6.2. The Affiliate shall submit any proposed use of a Neobyte Trademark, domain name, logo and other elements of branding that the Affiliate wishes to make to Neobyte in advance for approval. Neobyte will review the proposed use within a reasonable period of time (usually no longer than seven days) and will not unreasonably deny or delay approval.

6.3. The Affiliate shall provide Neobyte with:

(a) all cooperation with respect to this Agreement; and

(b) all access to information requested by Neobyte, which is necessary for the proper performance of Neobyte's obligations under this Agreement.

6.4. The Affiliate acknowledges and agrees that it has no authority to legally bind Neobyte with respect to Neobyte Users, other users or anyone else and that it is not appointed and is not the agent of Neobyte for any purpose. The Affiliate agrees that it will not make any representation or promise to anyone about Neobyte, the Neobyte Website or any of the products or services for sale on the Neobyte Website.

6.5. The Affiliate shall comply with all applicable laws and regulations with respect to its activities under this Agreement and to its operations.

Article 7. Costs and Payment

7.1. Neobyte will pay the Affiliate at the Commission Rate with respect to the total value of the first Transaction.

7.2. Commission is payable on a receipts basis, not a transaction basis, so if Neobyte receives no receipts on a Transaction, no Commission is payable.

7.3. Affiliate acknowledges and agrees that no payments are due to it under this Agreement other than as expressly set forth in this Agreement.

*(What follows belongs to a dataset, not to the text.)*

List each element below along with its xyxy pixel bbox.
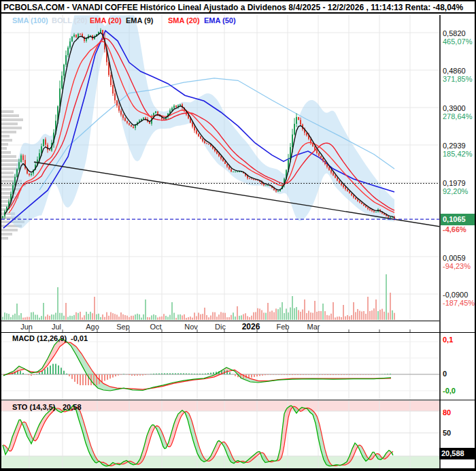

7.4. All amounts payable under this Agreement shall include VAT (or similar analogous tax) which Affiliate may owe to local tax authorities. Such VAT payments on amounts received under this Agreement shall be borne by the Affiliate and the Affiliate undertakes to declare and pay all such amounts in accordance with applicable local law and shall be solely responsible for any failure by the Affiliate to do so. Accordingly, the Affiliate agrees not to invoice or seek any form of VAT payment or contribution from Neobyte in connection with this Agreement.

Article 8. Proprietary Rights.

The Affiliate acknowledges and agrees that Neobyte and its licensors own all intellectual property rights in the Neobyte Website and all Neobyte products and services. Except as expressly stated herein, this Agreement does not grant the Affiliate any rights in, or to, patents, copyrights, database rights, trade secrets, trade names, trademarks (whether registered or unregistered), or any other rights or licenses belonging to Neobyte. All such rights are reserved to Neobyte.

Article 9. Confidentiality

9.1. Each Party undertakes not to disclose to any person, at any time during this Agreement, or for a period of five years after its termination, any confidential information concerning the business, affairs, customers, clients or suppliers of the other Party or of any member of the group of companies to which the other Party belongs.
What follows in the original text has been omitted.